What this book could be about


A book with the title “Religion in the Media Age” seems ambitious. It also might seem pretty clear and straightforward what it is about. But it could actually be about a number of different things. It could be about the history and future prospects of religions in an era dominated – in the way ours is – by the institutions of the mass media. It could be about the practice of religion, the way that religion is done in the context of media culture. It could even be a “how to” book of some kind. It is likely, though, that the title also evokes a more particular kind of idea: that the project here is to uncover the relationship between religion and the media. If so, it might be assumed that the idea is to look at the kind of effect that the media have on religion or vice versa.
There is good reason to suspect such a direction. Much of what we know about the worlds of media and religion seems to predict frisson between them. It can be said that they occupy the same “turf,” and it is even easy to think of ways that their interests might conflict. Much of our “received” story of the origins of the media in the West – beginning with the development of movable-type printing in Europe in the fifteenth century1 – carries with it the implication of conflict with religion. Printing, it is thought, ushered in an entirely new era for the established religions of the time because it made it possible for a more “democratic” situation where a reading public could have access to sacred texts and teachings outside the control of clerical authority or the institution of the Church. In fact, the history is much more complex than that. Both Catholic and Protestant churches eventually came to an accommodation with the emerging media realm.

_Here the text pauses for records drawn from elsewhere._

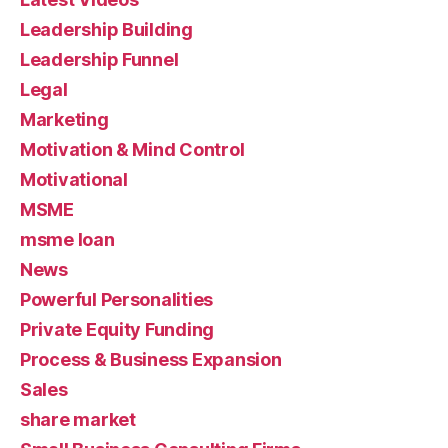
Leadership Building
Leadership Funnel
Legal
Marketing
Motivation & Mind Control
Motivational
MSME
msme loan
News
Powerful Personalities
Private Equity Funding
Process & Business Expansion
Sales
share market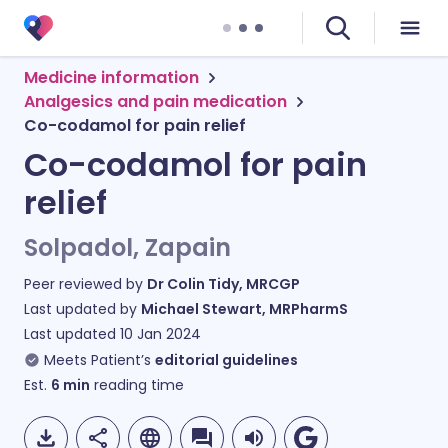
Medicine information
Analgesics and pain medication
Co-codamol for pain relief
Co-codamol for pain
relief
Solpadol, Zapain
Peer reviewed by
Dr Colin Tidy, MRCGP
Last updated by
Michael Stewart, MRPharmS
Last updated
10 Jan 2024
Meets Patient’s
editorial guidelines
Est.
6
min
reading time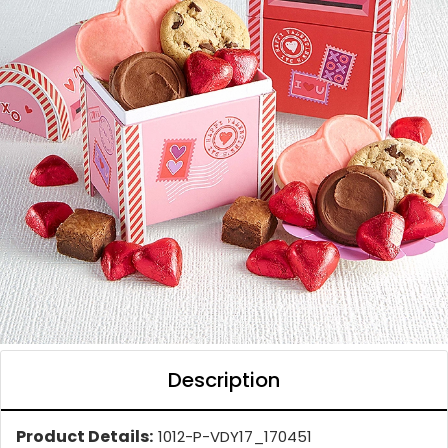
Description
Product Details:
1012-P-VDY17_170451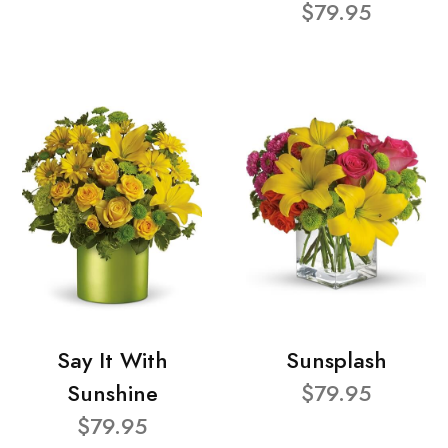
$79.95
Say It With
Sunsplash
Sunshine
$79.95
$79.95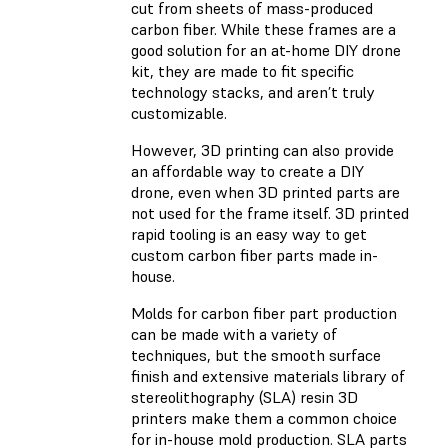
cut from sheets of mass-produced
carbon fiber. While these frames are a
good solution for an at-home DIY drone
kit, they are made to fit specific
technology stacks, and aren’t truly
customizable.
However, 3D printing can also provide
an affordable way to create a DIY
drone, even when 3D printed parts are
not used for the frame itself. 3D printed
rapid tooling is an easy way to get
custom carbon fiber parts made in-
house.
Molds for carbon fiber part production
can be made with a variety of
techniques, but the smooth surface
finish and extensive materials library of
stereolithography (SLA) resin 3D
printers make them a common choice
for in-house mold production. SLA parts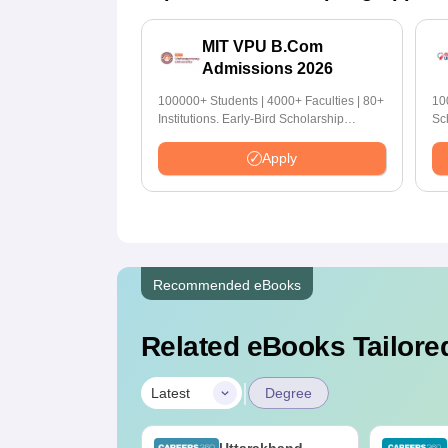
MIT VPU B.Com
Admissions 2026
100000+ Students | 4000+ Faculties | 80+
10
Institutions. Early-Bird Scholarship
Sc
available
Apply
Recommended eBooks
Related eBooks Tailored
|
Latest
Degree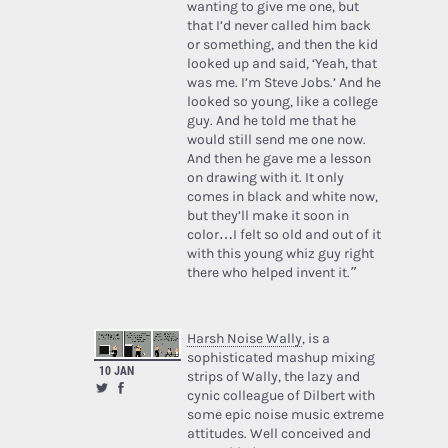
wanting to give me one, but
that I’d never called him back
or something, and then the kid
looked up and said, ‘Yeah, that
was me. I’m Steve Jobs.’ And he
looked so young, like a college
guy. And he told me that he
would still send me one now.
And then he gave me a lesson
on drawing with it. It only
comes in black and white now,
but they’ll make it soon in
color…I felt so old and out of it
with this young whiz guy right
there who helped invent it.”
Harsh Noise Wally
, is a
sophisticated mashup mixing
10 JAN
strips of Wally, the lazy and
cynic colleague of Dilbert with
some epic noise music extreme
attitudes. Well conceived and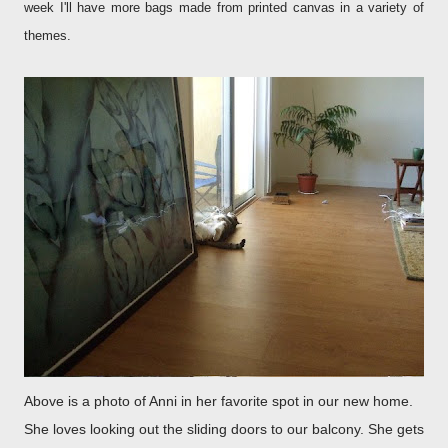
week I'll have more bags made from printed canvas in a variety of
themes.
Above is a photo of Anni in her favorite spot in our new home.
She loves looking out the sliding doors to our balcony. She gets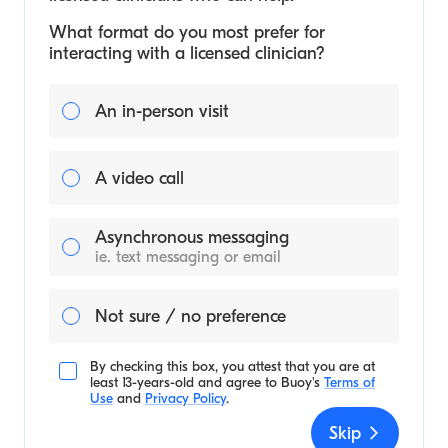
What format do you most prefer for
interacting with a licensed clinician?
An in-person visit
A video call
Asynchronous messaging
ie. text messaging or email
Not sure / no preference
By checking this box, you attest that you are at
least 13-years-old and agree to
Buoy's
Terms of
Use
and
Privacy Policy
.
Skip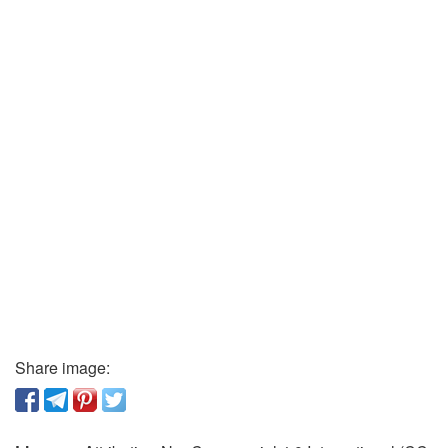
Share image:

Accommodation was, indeed, inevitable because “the media” were not going away once they came into being. As historian Elizabeth Eisenstein has shown2 printing was significant not only for the spread of printed works and later the spread of literacy, but also because of a structural realignment that it brought about in the economic and market sphere: the emergence of a new center of social and cultural authority – the publisher. Whereas the Church of Rome (itself already an established institutional, economic, and social power) had enjoyed a good deal of autonomy in the cultural realm prior to printing, afterwards it had to account for an alternative context of cultural autonomy in the form of the publishing industry.3 This became inevitable because publishing was at the same time an economic activity that gradually integrated itself into the emerging mercantile and market economies as early modernity moved through to industrialization. The fact that publishing (and its successor – “the media”) was commercial and produced commodities is fundamental to its implications for religion. Its gradual centrality in social, civic, and state affairs is something we accept as a given today, but that has origins going back five centuries.
Our analysis needs to stress that the centrality of the media is rooted and expressed both in their political economy and in their relationship to culture. Their economic basis in capitalism gives them a powerful autonomy and a permanence not enjoyed by all human endeavors. Their cultural location is derived from their capacity – described in a range of ways – to be both shapers of culture and products of that same culture. This “double articulation” of the media makes their role and impact particularly difficult to pin down, and is one of the reasons that, today, we are still unsure of the nature and extent of their significance.
Some commentators have gone beyond these structural considerations to see the historic relationship between media and religion in more fundamental terms. Marshall McLuhan, for example, famously suggested that the media have radically reoriented the way we perceive and know things.4 Walter Ong has articulated a more complex and nuanced argument along these same lines, suggesting that successive changes in the dominant mode of communication has shifted human sensorial capacities from the dominance of the eye to the dominance of the ear.5 Ong and others base their theories very much in realms central to religion, looking at changes in the way social contexts and practices we think of as fundamental to “traditional” religion, such as oral culture, folklore, and storytelling, have been changed and altered, performatively as well as perceptively in an era dominated by modern mass communication.6
These two tendencies – to see the relationship between religion and media in institutional-structural terms on the one hand or in more fundamental, almost organic7 terms on the other – share in common an implicit dualism. They conceive of religion in particular, but also “the media” as coherent, transhistorical, unchanging forms that can be thought of as independent and potentially acting independently upon one another. This dualism holds sway in much of the scholarship that has been devoted to media and religion. From the earliest studies in the 1950s8 through a flurry of research that followed the emergence of the phenomenon of televangelism in the 1970s,9 to more recent work on religion and the press,10 the assumption has been that we can and should look at religion and media as separate realms.11 This fact has been one of the major reasons that this discourse at the scholarly margins has failed to find much interest nearer the centers. Seen in the context of traditional ideas about secularization, the dimension of religion – as an ideal or inductive category – was of fading interest. In spite of the fact that some of this literature verged on provocative themes and ideas of more central interest to media scholarship12 the fact that it was about, well – “religion” after all – meant that it could be left at the side. It now emerges, though, that this work was not just about “religion.”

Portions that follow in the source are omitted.